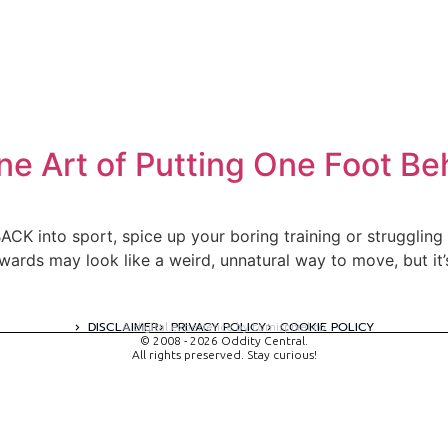
ne Art of Putting One Foot Be
CK into sport, spice up your boring training or struggling t
wards may look like a weird, unnatural way to move, but it’
DISCLAIMER
PRIVACY POLICY
COOKIE POLICY
A digital experience by tomispixel.ro
© 2008 - 2026 Oddity Central.
All rights preserved. Stay curious!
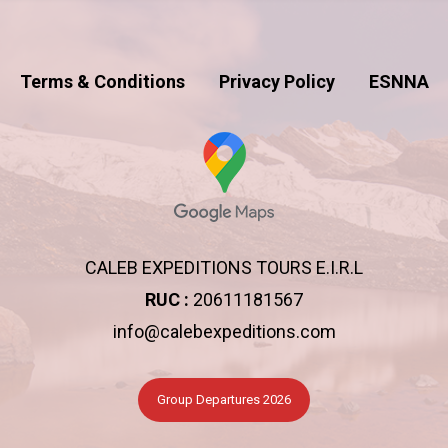
Terms & Conditions
Privacy Policy
ESNNA
CALEB EXPEDITIONS TOURS E.I.R.L
RUC :
20611181567
info@calebexpeditions.com
Group Departures 2026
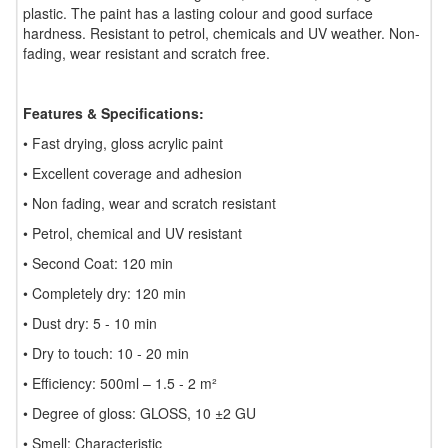
plastic. The paint has a lasting colour and good surface
hardness. Resistant to petrol, chemicals and UV weather. Non-
fading, wear resistant and scratch free.
Features & Specifications:
• Fast drying, gloss acrylic paint
• Excellent coverage and adhesion
• Non fading, wear and scratch resistant
• Petrol, chemical and UV resistant
• Second Coat: 120 min
• Completely dry: 120 min
• Dust dry: 5 - 10 min
• Dry to touch: 10 - 20 min
• Efficiency: 500ml – 1.5 - 2 m²
• Degree of gloss: GLOSS, 10 ±2 GU
• Smell: Characteristic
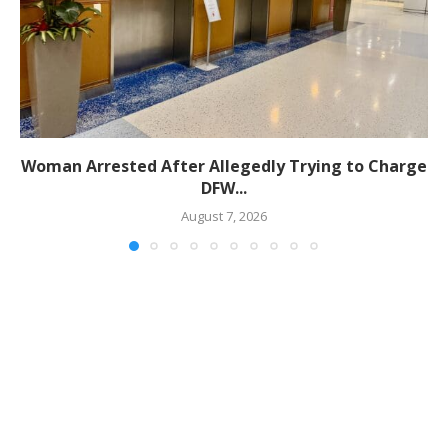
Woman Arrested After Allegedly Trying to Charge
DFW...
August 7, 2026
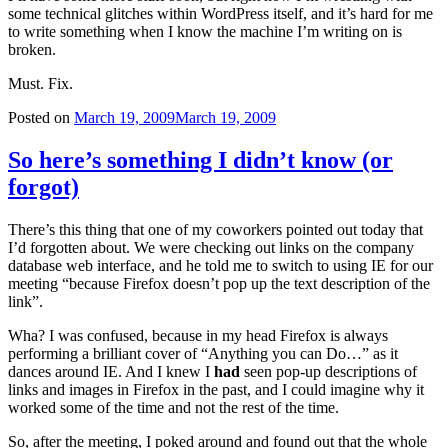
some technical glitches within WordPress itself, and it’s hard for me
to write something when I know the machine I’m writing on is
broken.
Must. Fix.
Posted on
March 19, 2009
March 19, 2009
So here’s something I didn’t know (or
forgot)
There’s this thing that one of my coworkers pointed out today that
I’d forgotten about. We were checking out links on the company
database web interface, and he told me to switch to using IE for our
meeting “because Firefox doesn’t pop up the text description of the
link”.
Wha? I was confused, because in my head Firefox is always
performing a brilliant cover of “Anything you can Do…” as it
dances around IE. And I knew I
had
seen pop-up descriptions of
links and images in Firefox in the past, and I could imagine why it
worked some of the time and not the rest of the time.
So, after the meeting, I poked around and found out that the whole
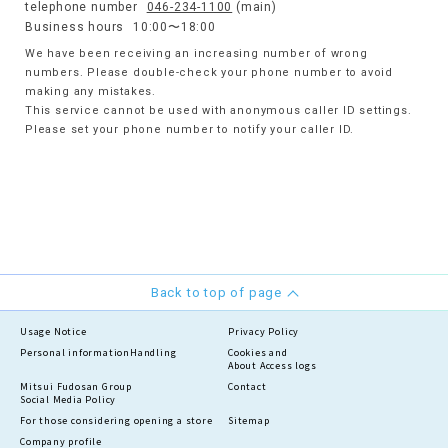
telephone number
046-234-1100
(main)
Business hours
10:00〜18:00
We have been receiving an increasing number of wrong
numbers. Please double-check your phone number to avoid
making any mistakes.
This service cannot be used with anonymous caller ID settings.
Please set your phone number to notify your caller ID.
Back to top of page
Usage Notice
Privacy Policy
Personal information
Handling
Cookies and
About Access logs
Mitsui Fudosan Group
Contact
Social Media Policy
For those considering opening a store
Sitemap
Company profile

------------------------

The answer should contain only the lines from the beginning of the material above through the line with "A digital experience by tomispixel.ro", retyped exactly, with the pictures removed.

### [Worked solution]
ne Art of Putting One Foot Be
CK into sport, spice up your boring training or struggling t
wards may look like a weird, unnatural way to move, but it’
DISCLAIMER
PRIVACY POLICY
COOKIE POLICY
A digital experience by tomispixel.ro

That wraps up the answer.